L’imposta è dovuta dal proprietario dell’immobile o dal titolare di diritto reale di godimento (usufrutto, uso, abitazione, enfiteusi, superficie).
- Abitazione Principale: l’esenzione totale si applica solo alle abitazioni (e relativa pertinenza) nelle quali il possessore dimora abitualmente e risiede anagraficamente.
- Eccezione (Immobili di Lusso): restano soggette a tassazione le abitazioni classificate nelle categorie catastali A/1, A/8 e A/9.

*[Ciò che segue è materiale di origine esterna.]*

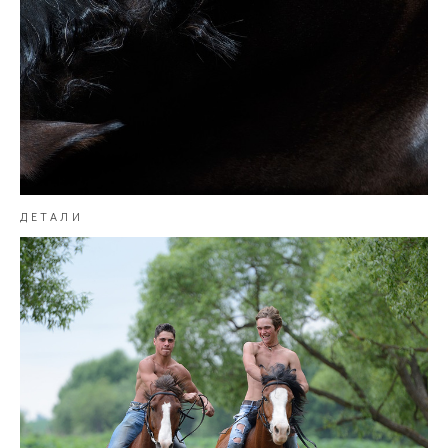
ДЕТАЛИ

AGEVOLAZIONI E RIDUZIONI NAZIONALI
Si riepilogano le principali fattispecie che permettono un abbattimento del carico fiscale:
Fattispecie | Agevolazione | Requisito Principale |
Comodato d’uso a parenti | Riduzione 50% | Parenti di 1° grado, contratto registrato, residenza nel comune. |
Immobili Locati a Canone Concordato | Riduzione 25% | Contratto ai sensi della Legge 431/98. |
Fabbricati Inagibili/Inabitabili | Riduzione 50% | Accertamento tecnico o dichiarazione sostitutiva. |
Pensionati residenti all’estero (AIRE) | Riduzione 50% | Pensione in convenzione, immobile non locato. |
LA DICHIARAZIONE IMU
La dichiarazione IMU va presentata entro il 30 giugno dell’anno successivo a quello in cui ha avuto inizio il possesso o sono intervenute variazioni rilevanti (per le variazioni del 2025, la scadenza è il 30/06/2026).
La dichiarazione non va presentata ogni anno, ma solo se i dati non sono acquisibili d’ufficio dal Comune (es. acquisto di un’area edificabile, variazioni di esenzioni specifiche).
MODALITÀ DI VERSAMENTO
Il pagamento deve essere eseguito esclusivamente tramite:
- Modello F24 (ordinario o semplificato).
- Piattaforma PagoPA.
MANCATO PAGAMENTO E RAVVEDIMENTO
In caso di dimenticanza o errore, è possibile regolarizzare la posizione tramite il Ravvedimento Operoso. Questo strumento consente di beneficiare di sanzioni ridotte, a patto che la violazione non sia stata già contestata dal Comune.